Taiwanese-American biophysical chemist (1936–2025)

Sunney Ignatius Chan (陳長謙 (Chén Zhǎngqiān); October 5, 1936 – May 5, 2025) was a Taiwanese-American biophysical chemist. His work primarily focused on the use of various magnetic resonance spectroscopic and other physical chemical techniques in the analysis of various biochemical and biological problems.

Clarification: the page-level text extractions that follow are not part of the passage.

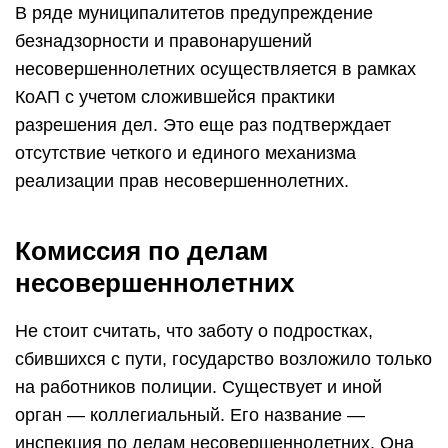
В ряде муниципалитетов предупреждение
безнадзорности и правонарушений
несовершеннолетних осуществляется в рамках
КоАП с учетом сложившейся практики
разрешения дел. Это еще раз подтверждает
отсутствие четкого и единого механизма
реализации прав несовершеннолетних.
Комиссия по делам
несовершеннолетних
Не стоит считать, что заботу о подростках,
сбившихся с пути, государство возложило только
на работников полиции. Существует и иной
орган — коллегиальный. Его название —
инспекция по делам несовершеннолетних. Она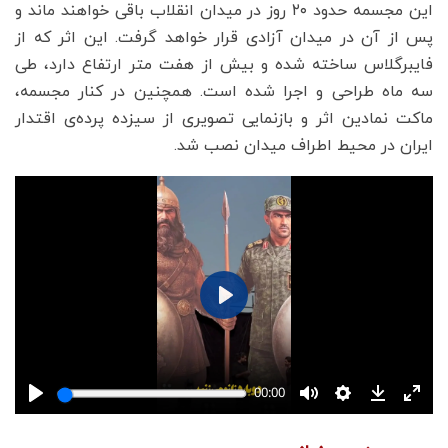
این مجسمه حدود ۲۰ روز در میدان انقلاب باقی خواهند ماند و
پس از آن در میدان آزادی قرار خواهد گرفت. این اثر که از
فایبرگلاس ساخته شده و بیش از هفت متر ارتفاع دارد، طی
سه ماه طراحی و اجرا شده است. همچنین در کنار مجسمه،
ماکت نمادین اثر و بازنمایی تصویری از سیزده پرده‌ی اقتدار
ایران در محیط اطراف میدان نصب شد.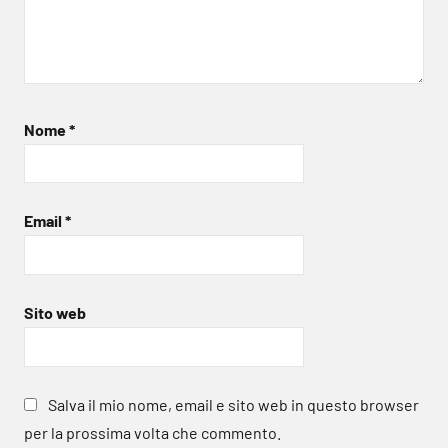
Nome
*
Email
*
Sito web
Salva il mio nome, email e sito web in questo browser
per la prossima volta che commento.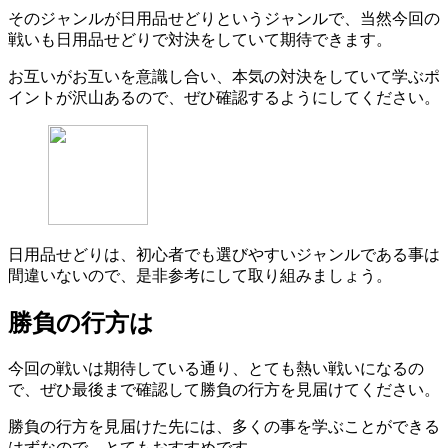
そのジャンルが日用品せどりというジャンルで、当然今回の
戦いも日用品せどりで対決をしていて期待できます。
お互いがお互いを意識し合い、本気の対決をしていて学ぶポ
イントが沢山あるので、ぜひ確認するようにしてください。
日用品せどりは、初心者でも選びやすいジャンルである事は
間違いないので、是非参考にして取り組みましょう。
勝負の行方は
今回の戦いは期待している通り、とても熱い戦いになるの
で、ぜひ最後まで確認して勝負の行方を見届けてください。
勝負の行方を見届けた先には、多くの事を学ぶことができる
はずなので、とてもおすすめです。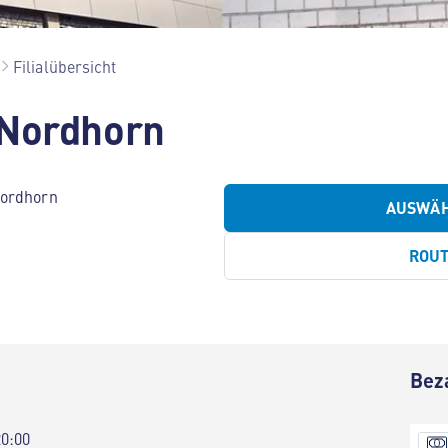
Filialübersicht
 Nordhorn
Nordhorn
AUSWÄ
ROU
Bez
20:00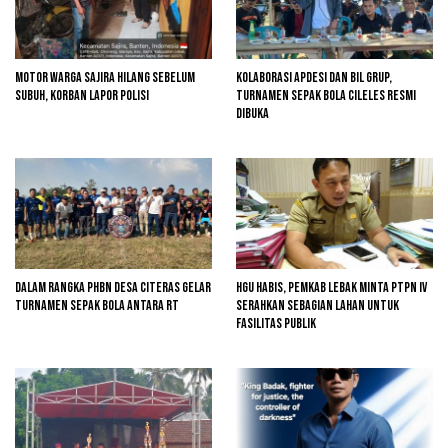
Motor Warga Sajira Hilang Sebelum
Kolaborasi Apdesi dan BIL Grup,
Subuh, Korban Lapor Polisi
Turnamen Sepak Bola Cileles Resmi
Dibuka
Dalam Rangka PHBN Desa Citeras Gelar
HGU Habis, Pemkab Lebak Minta PTPN IV
Turnamen Sepak Bola Antara RT
Serahkan Sebagian Lahan untuk
Fasilitas Publik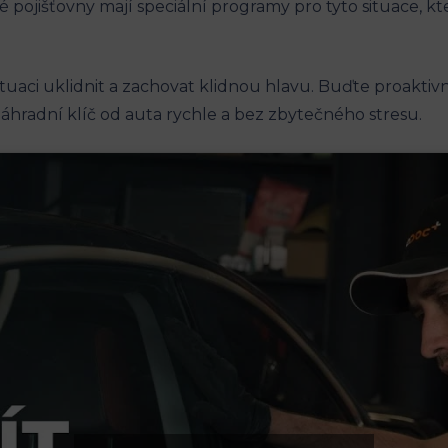
 pojišťovny mají speciální programy pro tyto‌ situace, 
tuaci ‌uklidnit a zachovat klidnou hlavu. Buďte proaktivní 
áhradní klíč od auta rychle⁤ a‌ bez zbytečného stresu.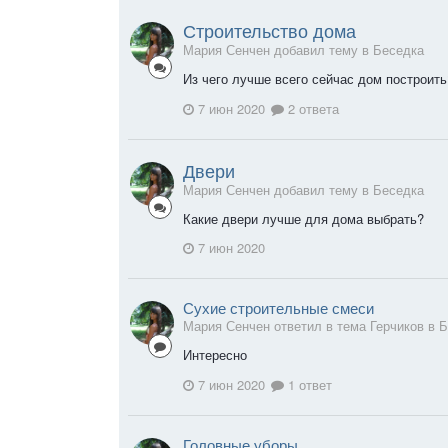
Строительство дома
Мария Сенчен добавил тему в
Беседка
Из чего лучше всего сейчас дом построить
7 июн 2020
2 ответа
Двери
Мария Сенчен добавил тему в
Беседка
Какие двери лучше для дома выбрать?
7 июн 2020
Сухие строительные смеси
Мария Сенчен ответил в тема Герчиков в
Б
Интересно
7 июн 2020
1 ответ
Головные уборы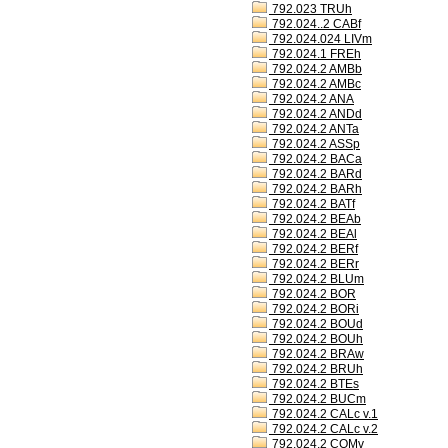
792.023 TRUh
792.024..2 CABf
792.024.024 LIVm
792.024.1 FREh
792.024.2 AMBb
792.024.2 AMBc
792.024.2 ANA
792.024.2 ANDd
792.024.2 ANTa
792.024.2 ASSp
792.024.2 BACa
792.024.2 BARd
792.024.2 BARh
792.024.2 BATf
792.024.2 BEAb
792.024.2 BEAl
792.024.2 BERf
792.024.2 BERr
792.024.2 BLUm
792.024.2 BOR
792.024.2 BORi
792.024.2 BOUd
792.024.2 BOUh
792.024.2 BRAw
792.024.2 BRUh
792.024.2 BTEs
792.024.2 BUCm
792.024.2 CALc v.1
792.024.2 CALc v.2
792.024.2 COMv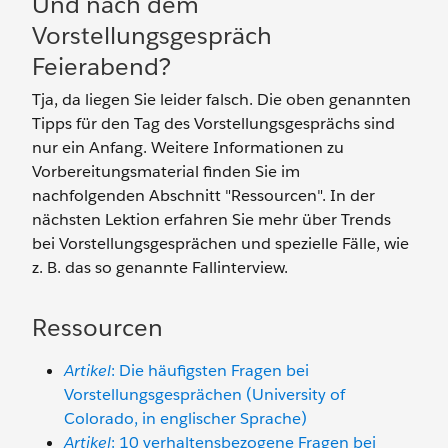
Und nach dem
Vorstellungsgespräch
Feierabend?
Tja, da liegen Sie leider falsch. Die oben genannten
Tipps für den Tag des Vorstellungsgesprächs sind
nur ein Anfang. Weitere Informationen zu
Vorbereitungsmaterial finden Sie im
nachfolgenden Abschnitt "Ressourcen". In der
nächsten Lektion erfahren Sie mehr über Trends
bei Vorstellungsgesprächen und spezielle Fälle, wie
z. B. das so genannte Fallinterview.
Ressourcen
Artikel
: Die häufigsten Fragen bei
Vorstellungsgesprächen (University of
Colorado, in englischer Sprache)
Artikel
: 10 verhaltensbezogene Fragen bei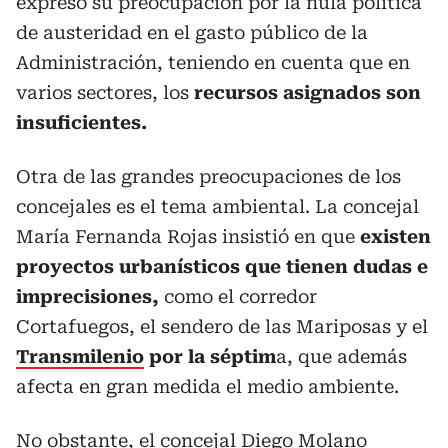
expresó su preocupación por la nula política
de austeridad en el gasto público de la
Administración, teniendo en cuenta que en
varios sectores, los
recursos asignados son
insuficientes.
Otra de las grandes preocupaciones de los
concejales es el tema ambiental. La concejal
María Fernanda Rojas insistió en que
existen
proyectos urbanísticos que tienen dudas e
imprecisiones,
como el corredor
Cortafuegos, el sendero de las Mariposas y el
Transmilenio
por la séptim
a, que además
afecta en gran medida el medio ambiente.
No obstante, el concejal Diego Molano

==Early life and education==
Chan was born in San Francisco, California, on October 5, 1936, to Chinese immigrant parents originally from Southern China. He received his secondary education in Hong Kong, then returned to the U.S. to attend the University of San Francisco. Shortly afterwards, he transferred to the University of California, Berkeley, where he earned a Bachelor of Science in chemistry in 1957 and his Ph.D. in chemistry in 1960. He completed his doctoral work under the supervision of physical chemist William Dulaney Gwinn. His dissertation was titled, "The nature of the ring puckering vibration and its effects on the far-infrared and microwave spectra of trimethylene oxide".

==Career==
After receiving his doctorate, Chan completed a one-year post-doctoral fellowship in the laboratory of the Nobel laureate physicist Norman Ramsey at Harvard University and later returned to California to join the chemistry faculty at University of California, Riverside. He began teaching at the California Institute of Technology in 1963. Five years later, he was awarded a Guggenheim fellowship. Chan received several honors throughout his career at Caltech, among them fellowship into the American Physical Society (1987) and American Association for the Advancement of Science (1992), as well as membership of Academia Sinica (1988). He was appointed Caltech's first George Grant Hoag Professor of Biophysical Chemistry in 1992. Chan retired from Caltech in 1997, for a position as distinguished research fellow at Academia Sinica. Subsequently, Chan was named vice president of Academia Sinica under Yuan T. Lee. Caltech granted emeritus status to Chan in 2002. Upon Chan's retirement as vice president of Academia Sinica in July 2003, Lee inaugurated the Sunney Chan Lecture in Chan's honor. He remained affiliated with Academia Sinica as a research and visiting fellow until 2015. In his later career, Chan held distinguished chair and research professorships at National Taiwan University and National Chung Hsing University.

==Death==
Chan died May 5, 2025, at the age of 88. He was buried two weeks later at the Holy Cross Catholic Cemetery in Colma, California.

==Legacy==
Academia Sinica has an annual lecture series named in Chan's honor since 2003.